If the incoming raw materials to the plant are 20% post consumer, 25% post industrial, and 55% new raw materials. Then the LEED recycled content is 20% and 25%.
Consider, if a product is made from 50% recycled content and 50% new raw materials, and the manufacturing process results in 10% scrap feed back into the process, then the scrap has the same recycled content as the source raw materials.

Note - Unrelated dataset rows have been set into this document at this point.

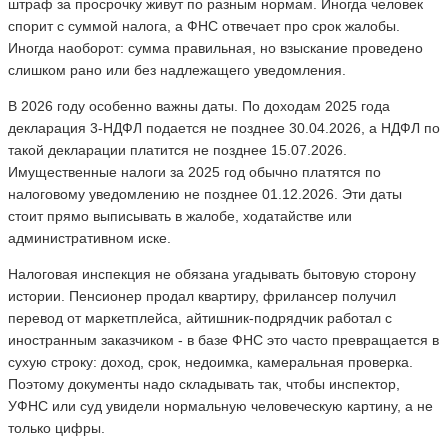
штраф за просрочку живут по разным нормам. Иногда человек
спорит с суммой налога, а ФНС отвечает про срок жалобы.
Иногда наоборот: сумма правильная, но взыскание проведено
слишком рано или без надлежащего уведомления.
В 2026 году особенно важны даты. По доходам 2025 года
декларация 3-НДФЛ подается не позднее 30.04.2026, а НДФЛ по
такой декларации платится не позднее 15.07.2026.
Имущественные налоги за 2025 год обычно платятся по
налоговому уведомлению не позднее 01.12.2026. Эти даты
стоит прямо выписывать в жалобе, ходатайстве или
административном иске.
Налоговая инспекция не обязана угадывать бытовую сторону
истории. Пенсионер продал квартиру, фрилансер получил
перевод от маркетплейса, айтишник-подрядчик работал с
иностранным заказчиком - в базе ФНС это часто превращается в
сухую строку: доход, срок, недоимка, камеральная проверка.
Поэтому документы надо складывать так, чтобы инспектор,
УФНС или суд увидели нормальную человеческую картину, а не
только цифры.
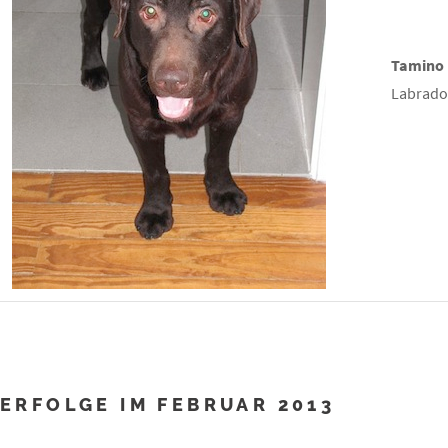
Tamino
Labrador
ERFOLGE IM FEBRUAR 2013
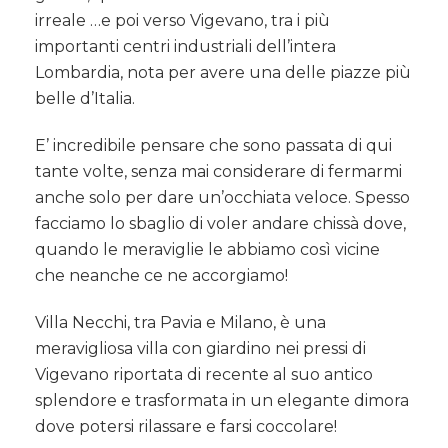
irreale …e poi verso Vigevano, tra i più
importanti centri industriali dell’intera
Lombardia, nota per avere una delle piazze più
belle d’Italia.
E’ incredibile pensare che sono passata di qui
tante volte, senza mai considerare di fermarmi
anche solo per dare un’occhiata veloce. Spesso
facciamo lo sbaglio di voler andare chissà dove,
quando le meraviglie le abbiamo così vicine
che neanche ce ne accorgiamo!
Villa Necchi, tra Pavia e Milano, è una
meravigliosa villa con giardino nei pressi di
Vigevano riportata di recente al suo antico
splendore e trasformata in un elegante dimora
dove potersi rilassare e farsi coccolare!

The recycled content is still there. ISO 14021 states for Pre-Consumer definition, "Excluded is reutilization of materials such as rework, regrind or scrap generated in a process and capable of being reclaimed within the same process that generated it." This statement does not exist in the Post-consumer definition.
Nadav Malin
CEOBuildingGreen, Inc.
LEEDuser Moderator
844 thumbs up
November 17, 2012 - 8:51 am
Thanks for explaining this so clearly, Hernando and Susan! I totally agree with both of you.Home scrap in metals manufacturering should NOT be included in recycled content.